確かに魔族であるロウエンからすれば聖女であるスティラは反対の属性。
やりにくい相手だろう。
ロウエン曰く、魔に近い俺からしても得意な相手ではない。
そんなスティラは俺の隣に座り、幸せそうにニコニコ笑顔でいる。
そんな俺達にお茶を出すギルマスの秘書の女性。
ギルマスの趣味だろうか、メイド服を着せられている。
「似合ってねぇなぁ……」
持って来た本を読みつつ、そんな事を呟くのはアニキだ。
「アニキ、口が悪いぞ」
「素直に思った事を言ったまでだ」
「エラスに報告だな」
「マジかよ……いやだってよ。ほれ」
「ん? なんだよ……」
アニキは魔術で作った服の幻影を秘書に合わせたのだ。
「こっちの方が似合うだろ」
アニキが作った幻影の服は片側の側面に深いスリットの入った服。
赤い生地に金の糸で刺繍が施されている。
体の線がもろに出るその服は確かに、彼女に似合っていた。
「確かに……」
「似合っているな」
「ですね」
「どーよ」
「でも報告だから」
「嘘だろ……」
服の幻影を消しながら落ち込むアニキ。
と、俺達がそんな話をしていると部屋のドアが開けられ、ギルマスがやって来た。
「やーやー。待たせて申し訳ない」
「全くだ。
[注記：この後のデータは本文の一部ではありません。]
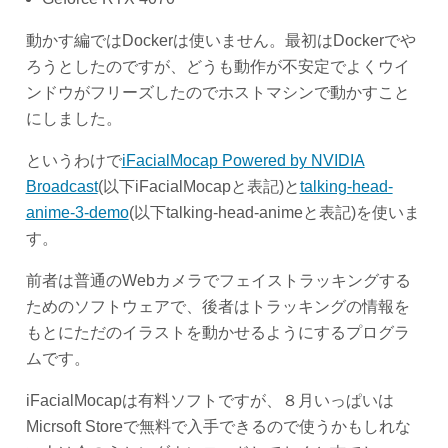
動かす編ではDockerは使いません。最初はDockerでや
ろうとしたのですが、どうも動作が不安定でよくウイ
ンドウがフリーズしたのでホストマシンで動かすこと
にしました。
というわけで
iFacialMocap Powered by NVIDIA
Broadcast
(以下iFacialMocapと表記)と
talking-head-
anime-3-demo
(以下talking-head-animeと表記)を使いま
す。
前者は普通のWebカメラでフェイストラッキングする
ためのソフトウェアで、後者はトラッキングの情報を
もとにただのイラストを動かせるようにするプログラ
ムです。
iFacialMocapは有料ソフトですが、８月いっぱいは
Micrsoft Storeで無料で入手できるので使うかもしれな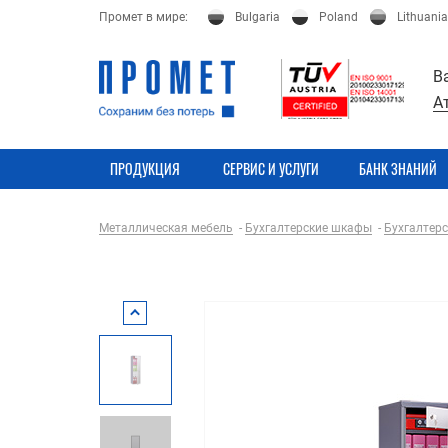
Промет в мире:
Bulgaria
Poland
Lithuania
В
А
ПРОДУКЦИЯ
СЕРВИС И УСЛУГИ
БАНК ЗНАНИЙ
Металлическая мебель
Бухгалтерские шкафы
Бухгалтер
こっちだって暇じゃないんだがな」
「教会の中に閉じ籠っているだけですのに?」
「……」
「ロウエン……」
「分かってるよ」
「それで、俺達に何の用だ?」
テーブルをはさみ、俺の目の前に座るギルマス。
片眼鏡をかけ、スーツを着た男性は一見すると普通の紳士に見える。
けど、今の俺なら分かってしまう。
彼の目は、執行者の目をしている。
執行者というのは禁忌を犯した冒険者を狩る冒険者の事を指し、危険な任務を数多くこなした者だけがなれる職業だ。
「いえいえ、用件というのは依頼がありましてね」
そんな、執行者のギルマスは柔和な笑みを浮かべながら続ける。
「教国の北にある山に遺跡がありましてね。先月、土砂崩れの際に出入り口が塞がれたしまったのですよ」
「……それで?」
「その土砂の一部が取り除かれ、何者かが入った様子がありましてね。それの調査を依頼したい」
「……土砂を取り除いたのは国の業者じゃないのか?」
「確認した所、その様な業者はいなかったよ」
「……成程」
「どうだろうか? 受けてもらえるだろうか? 勇者のハヤテさん」
「……」
「おやおや、怖い顔をなさりますね」
「執行者の貴方が行った方が良いのでは?」
「……分かりますか?」
「目の奥がな」
「これはこれは……隠せていませんでしたか……でも私にはコロシアムに現れたモンスターを倒す力はありませんよ」
「あれはたまたまだ」
「果たしてそうでしょうか? それに、聖装に選ばれた貴方の方が、私よりは強いでしょう?」
「……やりにくいな」
「報酬ももちろんお出ししますが……これ程でいかがでしょうか?」
そう言って金額の書かれた用紙を俺に差し出すギルマス。
だがその紙は俺が見るより先にスティラに横から掻っ攫われ、それを読んだスティラの顔はみるみる真っ赤に染まっていく。
そして
「ふ、ふざけないで下さい!!」
ズバァンと音を立ててスティラが両手をテーブルに叩き付ける。
それに驚いたアニキが後ろでビクッとしている。
「こんなやっすい金額で!! 勇者様をそんな危険な場所に派遣する気ですか!!」
「我々は妥当と判断しておりますが」
「我々? 我々とは貴方以外にどなたですか?」
「我々、ここを預かる者達です」
「具体的にはどなたですか?」
「上層部の者達です」
「お名前を聞いてもよろしいでしょうか?」
「個人情報ですのでお控えします」
「聖女の権限を用いて、開示を請求します」
「なっ……職権の濫用では!?」
「私の役目は勇者様をお守りする事。ギルドのメンバーが会議を行い、話し合った末にその様な答えに至ったのなら納得しましょう。ですが、もし違った場合……私は、聖勇教会本部にこの事を報告させて頂きます」
「何もそこまでしなくても……」
本部に報告と言われて明らかに狼狽え始めるギルマス。
当然だ。
スティラが所属する聖勇教会はかなりの力を持つ組織。
ポーションの流通や戦の時の治療、時には教会の保有する戦力を派遣してもらっている他、多額の寄付だって行われている。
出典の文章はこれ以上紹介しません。